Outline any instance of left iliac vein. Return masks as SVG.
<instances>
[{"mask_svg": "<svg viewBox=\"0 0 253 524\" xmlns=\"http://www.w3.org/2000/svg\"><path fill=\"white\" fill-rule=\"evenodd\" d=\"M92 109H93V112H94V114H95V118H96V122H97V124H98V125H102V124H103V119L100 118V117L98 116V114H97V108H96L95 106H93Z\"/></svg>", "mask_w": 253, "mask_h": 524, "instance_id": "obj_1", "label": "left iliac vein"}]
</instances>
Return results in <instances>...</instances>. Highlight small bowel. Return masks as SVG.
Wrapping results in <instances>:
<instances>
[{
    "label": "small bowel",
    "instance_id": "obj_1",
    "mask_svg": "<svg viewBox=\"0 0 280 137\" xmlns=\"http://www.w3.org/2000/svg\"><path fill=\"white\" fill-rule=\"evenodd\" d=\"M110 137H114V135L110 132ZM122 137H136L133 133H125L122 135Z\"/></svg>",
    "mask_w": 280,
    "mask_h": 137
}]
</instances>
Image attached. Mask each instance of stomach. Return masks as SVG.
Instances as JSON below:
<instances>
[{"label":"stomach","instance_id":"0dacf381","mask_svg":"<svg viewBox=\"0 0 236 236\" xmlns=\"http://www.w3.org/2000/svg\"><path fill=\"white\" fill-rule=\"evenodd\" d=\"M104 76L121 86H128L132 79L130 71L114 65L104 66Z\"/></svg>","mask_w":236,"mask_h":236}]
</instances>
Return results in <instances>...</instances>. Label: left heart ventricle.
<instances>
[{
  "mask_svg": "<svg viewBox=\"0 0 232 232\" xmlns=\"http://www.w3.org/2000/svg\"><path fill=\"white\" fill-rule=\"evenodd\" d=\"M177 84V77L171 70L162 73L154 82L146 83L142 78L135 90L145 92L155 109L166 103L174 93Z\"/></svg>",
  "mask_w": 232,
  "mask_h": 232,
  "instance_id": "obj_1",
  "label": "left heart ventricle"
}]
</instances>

WORK REQUEST:
Copy the records. Each line should match exactly.

EXERCISE OUTPUT:
Outline any instance of left iliac vein. Return masks as SVG.
<instances>
[{"mask_svg": "<svg viewBox=\"0 0 253 524\" xmlns=\"http://www.w3.org/2000/svg\"><path fill=\"white\" fill-rule=\"evenodd\" d=\"M92 109H93V112H94V114H95V118H96V122H97V124H98V125H102V124H103V119L100 118V117L98 116V114H97V108H96L95 106H93Z\"/></svg>", "mask_w": 253, "mask_h": 524, "instance_id": "obj_1", "label": "left iliac vein"}]
</instances>
Return results in <instances>...</instances>. Highlight small bowel. Return masks as SVG.
Wrapping results in <instances>:
<instances>
[{
    "label": "small bowel",
    "instance_id": "obj_1",
    "mask_svg": "<svg viewBox=\"0 0 280 137\" xmlns=\"http://www.w3.org/2000/svg\"><path fill=\"white\" fill-rule=\"evenodd\" d=\"M110 137H114V135L110 132ZM122 137H136L133 133H125L122 135Z\"/></svg>",
    "mask_w": 280,
    "mask_h": 137
}]
</instances>
Image attached. Mask each instance of stomach. Return masks as SVG.
Instances as JSON below:
<instances>
[{"label":"stomach","instance_id":"0dacf381","mask_svg":"<svg viewBox=\"0 0 236 236\" xmlns=\"http://www.w3.org/2000/svg\"><path fill=\"white\" fill-rule=\"evenodd\" d=\"M104 76L121 86H128L132 79L130 71L114 65L104 66Z\"/></svg>","mask_w":236,"mask_h":236}]
</instances>
Return results in <instances>...</instances>. Label: left heart ventricle.
<instances>
[{
  "mask_svg": "<svg viewBox=\"0 0 232 232\" xmlns=\"http://www.w3.org/2000/svg\"><path fill=\"white\" fill-rule=\"evenodd\" d=\"M177 84V77L171 70L162 73L154 82L146 83L142 78L135 90L145 92L155 109L166 103L174 93Z\"/></svg>",
  "mask_w": 232,
  "mask_h": 232,
  "instance_id": "obj_1",
  "label": "left heart ventricle"
}]
</instances>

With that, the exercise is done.